## Exercise data
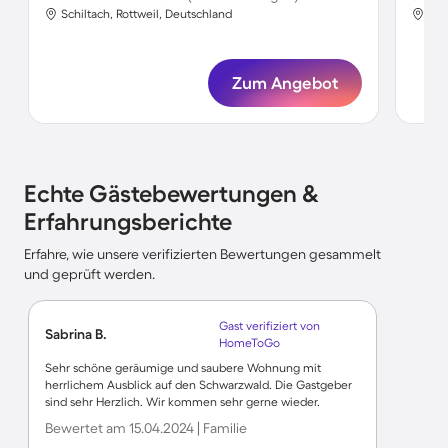
Schiltach, Rottweil, Deutschland
Sch
Zum Angebot
Echte Gästebewertungen &
Erfahrungsberichte
Erfahre, wie unsere verifizierten Bewertungen gesammelt
und geprüft werden.
Gast verifiziert von
Sabrina B.
HomeToGo
Sehr schöne geräumige und saubere Wohnung mit
herrlichem Ausblick auf den Schwarzwald. Die Gastgeber
sind sehr Herzlich. Wir kommen sehr gerne wieder.
Bewertet am 15.04.2024 | Familie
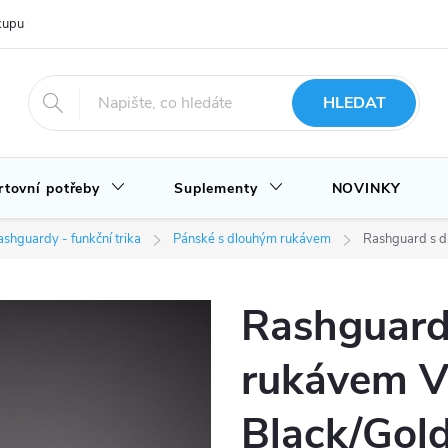
upu u nás
Hodnocení obchodu
Novinky
Blog
HLEDAT
rtovní potřeby
Suplementy
NOVINKY
shguardy - funkční trika
Pánské s dlouhým rukávem
Rashguard s d
Rashguard
rukávem V
Black/Gol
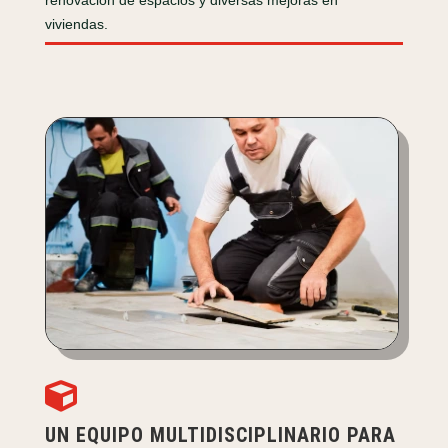
renovación de espacios y diversas mejoras en
viviendas.

UN EQUIPO MULTIDISCIPLINARIO PARA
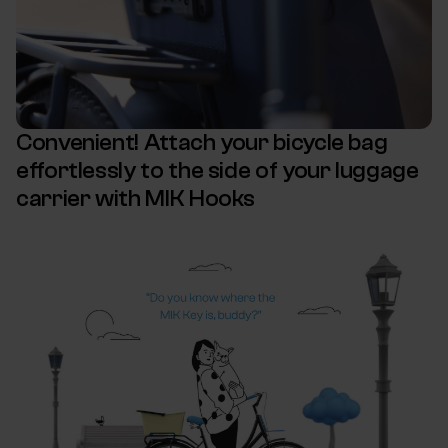
Convenient! Attach your bicycle bag
effortlessly to the side of your luggage
carrier with MIK Hooks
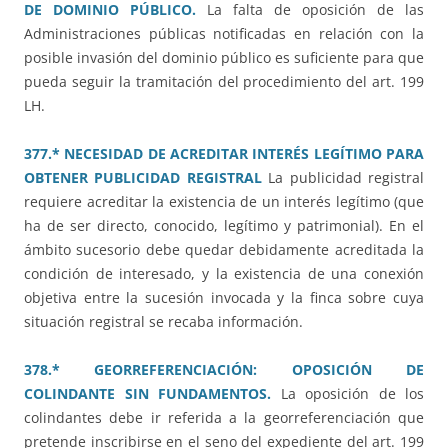
DE DOMINIO PÚBLICO.
La falta de oposición de las
Administraciones públicas notificadas en relación con la
posible invasión del dominio público es suficiente para que
pueda seguir la tramitación del procedimiento del art. 199
LH.
377.* NECESIDAD DE ACREDITAR INTERÉS LEGÍTIMO PARA
OBTENER PUBLICIDAD REGISTRAL
La publicidad registral
requiere acreditar la existencia de un interés legítimo (que
ha de ser directo, conocido, legítimo y patrimonial). En el
ámbito sucesorio debe quedar debidamente acreditada la
condición de interesado, y la existencia de una conexión
objetiva entre la sucesión invocada y la finca sobre cuya
situación registral se recaba información.
378.* GEORREFERENCIACIÓN: OPOSICIÓN DE
COLINDANTE SIN FUNDAMENTOS.
La oposición de los
colindantes debe ir referida a la georreferenciación que
pretende inscribirse en el seno del expediente del art. 199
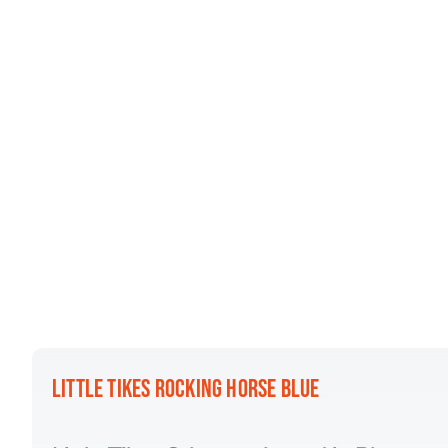
LITTLE TIKES ROCKING HORSE BLUE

## Task goal
No picture is to appear in the copy; every entry above is otherwise to be printed verbatim.

## Answer
Schiltach, Rottweil, Deutschland
Sch
Zum Angebot
Echte Gästebewertungen &
Erfahrungsberichte
Erfahre, wie unsere verifizierten Bewertungen gesammelt
und geprüft werden.
Gast verifiziert von
Sabrina B.
HomeToGo
Sehr schöne geräumige und saubere Wohnung mit
herrlichem Ausblick auf den Schwarzwald. Die Gastgeber
sind sehr Herzlich. Wir kommen sehr gerne wieder.
Bewertet am 15.04.2024 | Familie
upu u nás
Hodnocení obchodu
Novinky
Blog
HLEDAT
rtovní potřeby
Suplementy
NOVINKY
shguardy - funkční trika
Pánské s dlouhým rukávem
Rashguard s d
Rashguard
rukávem V
Black/Gol
renovación de espacios y diversas mejoras en
viviendas.

UN EQUIPO MULTIDISCIPLINARIO PARA
Convenient! Attach your bicycle bag
effortlessly to the side of your luggage
carrier with MIK Hooks
DE DOMINIO PÚBLICO.
La falta de oposición de las
Administraciones públicas notificadas en relación con la
posible invasión del dominio público es suficiente para que
pueda seguir la tramitación del procedimiento del art. 199
LH.
377.* NECESIDAD DE ACREDITAR INTERÉS LEGÍTIMO PARA
OBTENER PUBLICIDAD REGISTRAL
La publicidad registral
requiere acreditar la existencia de un interés legítimo (que
ha de ser directo, conocido, legítimo y patrimonial). En el
ámbito sucesorio debe quedar debidamente acreditada la
condición de interesado, y la existencia de una conexión
objetiva entre la sucesión invocada y la finca sobre cuya
situación registral se recaba información.
378.* GEORREFERENCIACIÓN: OPOSICIÓN DE
COLINDANTE SIN FUNDAMENTOS.
La oposición de los
colindantes debe ir referida a la georreferenciación que
pretende inscribirse en el seno del expediente del art. 199
LITTLE TIKES ROCKING HORSE BLUE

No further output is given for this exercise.